– Полковник Сорокин, убийство на Дорогомиловском рынке. Расстреляли из автоматического оружия пятнадцать человек.

По служебному телефону звонил сам начальник, и тот факт, что именно он сообщил об убийстве, означал лишь одно – расследование этого уголовного дела теперь тоже на совести Сорокина.

– Есть, – сказал Сорокин и, поднявшись, машинально козырнул.

Положив трубку, он, не мешкая, надел плащ, взял папку с документами и вышел из кабинета.

«Черт бы вас побрал! – злился полковник. – Что это за стрельбище они устроили? Вначале одних порезали, теперь других постреляли! И главное, что не поделили? Кто там у нас на Дорогомиловском рынке?»

Сев в машину, Сорокин зло хлопнул дверцей, прекрасно понимая, что сейчас самый час пик и наверняка он увязнет в пробке на Кутузовском…

Так оно и случилось. Полковнику оставалось довольствоваться радио и курить сигареты.

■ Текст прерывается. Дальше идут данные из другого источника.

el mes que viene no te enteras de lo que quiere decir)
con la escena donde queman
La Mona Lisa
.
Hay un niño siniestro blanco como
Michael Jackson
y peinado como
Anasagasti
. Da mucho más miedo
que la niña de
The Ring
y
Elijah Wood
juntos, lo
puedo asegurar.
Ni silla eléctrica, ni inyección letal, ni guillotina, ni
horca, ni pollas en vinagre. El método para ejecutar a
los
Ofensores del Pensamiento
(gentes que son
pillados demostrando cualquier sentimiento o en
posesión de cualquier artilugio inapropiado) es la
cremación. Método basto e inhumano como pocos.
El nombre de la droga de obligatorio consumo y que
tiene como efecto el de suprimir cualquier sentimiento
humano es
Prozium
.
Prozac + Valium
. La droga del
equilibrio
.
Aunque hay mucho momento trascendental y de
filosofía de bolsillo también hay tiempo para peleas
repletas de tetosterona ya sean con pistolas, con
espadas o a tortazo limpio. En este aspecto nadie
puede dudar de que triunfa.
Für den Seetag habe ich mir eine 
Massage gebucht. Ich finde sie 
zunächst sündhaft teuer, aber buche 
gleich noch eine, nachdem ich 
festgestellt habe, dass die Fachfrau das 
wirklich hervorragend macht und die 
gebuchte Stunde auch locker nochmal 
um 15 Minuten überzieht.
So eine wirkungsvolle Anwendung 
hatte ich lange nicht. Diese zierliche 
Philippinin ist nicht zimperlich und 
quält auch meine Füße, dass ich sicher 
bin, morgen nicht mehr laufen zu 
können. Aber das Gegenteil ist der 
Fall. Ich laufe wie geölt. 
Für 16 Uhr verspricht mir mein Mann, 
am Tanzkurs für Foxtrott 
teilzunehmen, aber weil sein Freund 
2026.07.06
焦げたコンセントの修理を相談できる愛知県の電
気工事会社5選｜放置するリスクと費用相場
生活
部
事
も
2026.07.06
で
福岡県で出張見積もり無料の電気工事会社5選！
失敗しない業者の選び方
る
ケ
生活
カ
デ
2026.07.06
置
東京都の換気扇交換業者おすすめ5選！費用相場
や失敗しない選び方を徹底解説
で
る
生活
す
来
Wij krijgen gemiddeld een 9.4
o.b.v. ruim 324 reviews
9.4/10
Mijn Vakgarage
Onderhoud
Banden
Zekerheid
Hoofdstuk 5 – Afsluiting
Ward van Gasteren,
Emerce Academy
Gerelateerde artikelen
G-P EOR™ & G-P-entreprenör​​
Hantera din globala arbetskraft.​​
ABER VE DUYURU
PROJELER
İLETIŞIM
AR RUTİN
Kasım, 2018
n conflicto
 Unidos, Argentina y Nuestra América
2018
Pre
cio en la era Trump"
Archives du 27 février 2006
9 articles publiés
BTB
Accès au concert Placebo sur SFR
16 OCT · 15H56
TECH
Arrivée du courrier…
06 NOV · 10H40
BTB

Его раздражала веселая попса, которая словно измывалась над его незавидным положением, и, в конце концов, Сорокин не выдержал и выключил радио.

«И как это дернуло меня? – спрашивал сам у себя полковник. – Почему я, вместо того чтобы садиться в машину, не поехал на метро? Где мое соображение, в конце-то концов?»

Сорокин с досадой ударил по рулю. Взвизгнул клаксон. Впрочем, тут все давили на клаксоны, желая выехать из пробки как можно быстрее, но никто не обращал внимания на истеричные припадки отдельных водителей.

«Так и простою здесь до вечера, – тоскливо подумал полковник. – И ради чего? А там же меня ждут. Разве начальство удовлетворит объяснение, что я вовремя не смог попасть на место преступления из-за пробки? Опять общественный резонанс, и, естественно, новые проблемы, которые начальство будет разгребать моими же руками. Может, по собственному написать, да и свалить куда подальше от этой чертовщины? Умное решение, ничего не скажешь, Сорокин! Во-первых, останешься без пенсии, до которой тянуть не так-то долго осталось, всего полтора года, а во-вторых, останешься в памяти сослуживцев, да и всех остальных граждан – трусом, который, расписавшись в собственной несостоятельности, решил смыться при возникновении первых же трудностей. Нет, это позорный поступок, недостойный настоящего мужика. В газете точно напишут, что я ушел, а потом бегай от этих дотошных журналистов и стыдливо оправдывайся. Нет, Сорокин, рано тебе еще уходить на пенсию. Рано. Да и чем ты будешь заниматься? Так хоть какой-то смысл есть, цель в жизни. А что появится, если я оставлю это дело? Ничего, кроме пустоты. Мучительной пустоты, когда понимаешь, что ты никому не нужен и бесполезен даже для самого себя. Оставлю я здесь машину на аварийке, все равно служебная, начальство поймет, а если и не поймет, то все равно из двух зол всегда выбираешь меньшее, и рвану на метро. Там точно доберусь быстрее».

Приняв решение, полковник тут же претворил его в жизнь. Он заглушил двигатель, открыл багажник, откуда достал знак, поставил его позади, правда, почти впритык к багажнику, закрыл машину и пошел через транспортный поток на противоположную сторону улицы.

Наверно, из-за того, что он был при полном «параде», в милицейской форме и фуражке, водители не очень-то любезно отнеслись к его инициативе. Кто-то уже кричал в спину матерные ругательства, вероятно, именно тот водитель, перед носом которого Сорокин безмятежно бросил своего железного коня. Другой чудак на «лендкрузере» едва не взял Сорокина на капот, хотя явно видел, что он идет прямо перед его машиной. В общем, Сорокин лишний раз убедился, что народ милицию не любит, не любит, хоть убей, и ничего ты с этим не поделаешь. Пропаганда как раз-таки наоборот производит обратный эффект, вызывая среди народных масс еще большее озлобление. Оно и понятно, каждый человек хочет в этом мире справедливости. Только где ее на всех наберешься? Что для одного справедливость, то для другого зло.